Hallo und vielen Dank, nach einer Woche Recherche und Telefoniererei und der Nachricht von VW heute (die Importeure in den USA wollten mir keine Auskunft geben, VW America wollte bzw. konnte nicht) - bin ich auch der Ansicht, dass nicht der Kraftstoff das Problem ist, sondern die Tatsache, dass es den T5 in den USA gar nicht gibt :) Nichtsdestotrotz hat es natürlich Charme, einen T5 Urlaub in USA zu überlegen. Ich sehe mich schon dabei, Glühlampen und Wischerblätter als Ersatz einzupacken.

Es ist ein großes Thema in unserer Familie. Wartung wäre kein Problem, da Wagen dann relativ neu, aber eben Crash wäre ein dickes Problem. Auch wenn die VW Garantie (große) Probleme abdeckt, müsste man den Wagen erst wieder nach Deutschland verschiffen, um die Probleme zu beheben.

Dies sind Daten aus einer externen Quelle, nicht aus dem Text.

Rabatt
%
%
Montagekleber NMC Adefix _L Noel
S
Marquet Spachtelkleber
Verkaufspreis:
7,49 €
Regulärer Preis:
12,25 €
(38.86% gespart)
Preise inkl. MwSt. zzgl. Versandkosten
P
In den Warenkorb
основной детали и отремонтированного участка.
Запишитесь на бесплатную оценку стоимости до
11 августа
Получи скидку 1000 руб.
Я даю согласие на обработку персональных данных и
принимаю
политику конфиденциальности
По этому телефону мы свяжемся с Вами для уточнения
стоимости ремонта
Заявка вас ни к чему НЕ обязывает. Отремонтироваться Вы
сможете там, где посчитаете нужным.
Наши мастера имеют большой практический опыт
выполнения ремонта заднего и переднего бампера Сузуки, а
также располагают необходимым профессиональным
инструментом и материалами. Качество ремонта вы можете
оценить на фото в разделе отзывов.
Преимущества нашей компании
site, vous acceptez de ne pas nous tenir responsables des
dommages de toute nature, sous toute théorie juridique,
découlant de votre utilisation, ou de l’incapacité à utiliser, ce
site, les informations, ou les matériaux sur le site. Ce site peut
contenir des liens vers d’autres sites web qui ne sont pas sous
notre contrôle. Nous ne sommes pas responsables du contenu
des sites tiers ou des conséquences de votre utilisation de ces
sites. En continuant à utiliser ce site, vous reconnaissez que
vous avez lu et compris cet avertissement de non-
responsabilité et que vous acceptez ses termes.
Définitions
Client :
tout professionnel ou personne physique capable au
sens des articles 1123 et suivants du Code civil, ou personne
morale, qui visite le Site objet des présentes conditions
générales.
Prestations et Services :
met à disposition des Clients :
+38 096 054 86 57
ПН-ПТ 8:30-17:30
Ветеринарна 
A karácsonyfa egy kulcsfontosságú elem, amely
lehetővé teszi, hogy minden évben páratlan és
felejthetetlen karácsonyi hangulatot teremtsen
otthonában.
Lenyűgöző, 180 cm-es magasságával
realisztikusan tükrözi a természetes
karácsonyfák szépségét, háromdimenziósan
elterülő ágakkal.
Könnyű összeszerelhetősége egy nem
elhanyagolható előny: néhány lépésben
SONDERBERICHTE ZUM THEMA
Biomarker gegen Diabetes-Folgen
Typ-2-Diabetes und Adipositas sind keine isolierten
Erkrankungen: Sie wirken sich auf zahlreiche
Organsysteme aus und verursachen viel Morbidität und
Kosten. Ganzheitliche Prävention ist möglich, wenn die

Fragt sich auch, ob man mit den Inspektionsintervallen von ca. 30.000km hinkommt (für den geplanten Urlaub von ca. 8 Monaten). Ich hoffe, ich liege hier richtig, mit dem Intervall.

Vielen Dank!
 
Ich sehe mich schon dabei, Glühlampen und Wischerblätter als Ersatz einzupacken.

Das ist das geringste Problem - das sind Normteile, die bekommt man sogar.

Gruß, Marcus
 
Hallo,

was ich in Reiseforen mitbekommen habe, ist Nordamerika sehr unkritisch.
Schwefelgehalt ist da maßgeblich:

http://www.unep.org/transport/gfei/...problem/lightbox/images/disel_sulphur_map.jpg

Die Komponente ´kann geklaut werden´ solltet ihr auch noch mit einbeziehen.
Ein Leih-Reisemobil ist in der Regel versichert. Wie es mit einem mitgebrachten aussieht, weis ich nicht.

Michael

Hallo Michael,
die Karte ist super! Ich hatte heute so etwas von VW gehört, dass es eine Länder-Spezifikation für Diesel gibt, aber als Karte - super, vielen Dank. Die Komponente "Könnte geklaut werden" haben wir auch überlegt und in anderen Beiträgen dieses Forums gelesen. Ich komme zum Schluss, dass wenn Urlaub mit T5 in USA, dann 1. wird er wahrscheinlich nicht geklaut (weil es den Wagen da gar nicht gibt) aber 2. werden wir einen Satz extra Nummernschilder mitnehmen, falls die als Souvenir geklaut werden sollten.

Vielen Dank,
Andrea
 
2. werden wir einen Satz extra Nummernschilder mitnehmen, falls die als Souvenir geklaut werden sollten.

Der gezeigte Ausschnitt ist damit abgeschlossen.